Moreover, if \(\mathscr {P}_i^\circ \), \( \mathscr {P}_i\) are defined as in (2.3) and (2.11), respectively, then part (i) of Lemma 2.3 implies that \(\mathfrak {a}\in \mathscr {P}_i\) for any \(\mathfrak {a}\mid (b_is-\theta _i t)\) such that \(\gcd (\text {N}\,_i\mathfrak {a},W)=1\).
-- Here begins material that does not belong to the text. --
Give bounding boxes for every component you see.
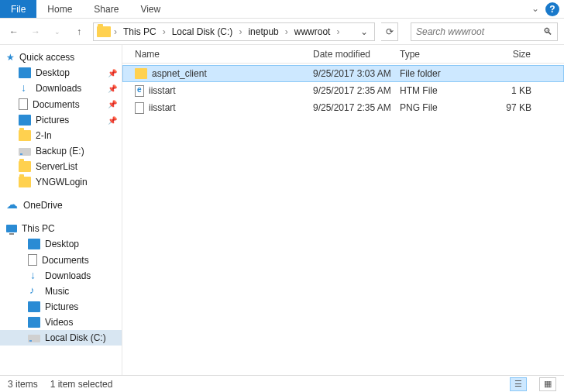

Suppose now that \(b_i=0\), so that \(\Delta _i(s,t)=c t\) for some non-zero \(c \in \mathbb {Z}\). We enlarge w to ensure that \(w>c\). In this case we have

$$\begin{aligned} \sum _{\begin{array}{c} d\mid \Delta _i(s,t) \\ \gcd (d,W)=1 \end{array}} \left( \frac{G_i(s,t)}{d} \right) = \sum _{\begin{array}{c} d\mid t\\ \gcd (d,W)=1 \end{array}} \left( \frac{G_i(s,t)}{d} \right) = \sum _{\begin{array}{c} d\mid t\\ \gcd (d,W)=1 \end{array}} \left( \frac{G_i(1,0)}{d} \right) , \end{aligned}$$

since \(G_i\) has even degree and \((s,t)\in \mathbb {Z}_{\mathrm {prim}}^2\). But this is of the shape (4.11), with \(b_i=0\), \(\theta _i=1\), \(K_i=\mathbb {Q}\), and \(\psi _i(d)=( \frac{G_i(1,0)}{d} )\).

Let \(i\in \{1,\dots ,n\}\) and let \(\mathfrak {c}\subset \mathfrak {o}_i\) be an integral ideal. We define multiplicative functions \(\mathfrak {t}_i,\mathfrak {r}_i\in \mathscr {M}_{K_i}\), in the notation of Sect. 2.1, via

$$\begin{aligned} \mathfrak {t}_i(\mathfrak {c})= \sum _{ \begin{array}{c} \mathfrak {a}\in \mathscr {P}_i\\ \mathfrak {a}\mid \mathfrak {c} \end{array}} 1, \quad (1\leqslant i\leqslant m), \end{aligned}$$

and

$$\begin{aligned} \mathfrak {r}_i(\mathfrak {c})= \sum _{ \begin{array}{c} \mathfrak {a}\in \mathscr {P}_i\\ \mathfrak {a}\mid \mathfrak {c} \end{array}} \psi _i(\mathfrak {a}), \quad (m< i\leqslant n). \end{aligned}$$

It follows that

$$\begin{aligned} r(s,t) = \prod _{i=1}^m \mathfrak {t}_{i,W}(b_i s-\theta _i t) \prod _{i=m+1}^n \mathfrak {r}_{i,W}(b_i s-\theta _i t) \end{aligned}$$

in Proposition 4.2, for any \((s,t)\in \mathbb {Z}_{\mathrm {prim}}^2\).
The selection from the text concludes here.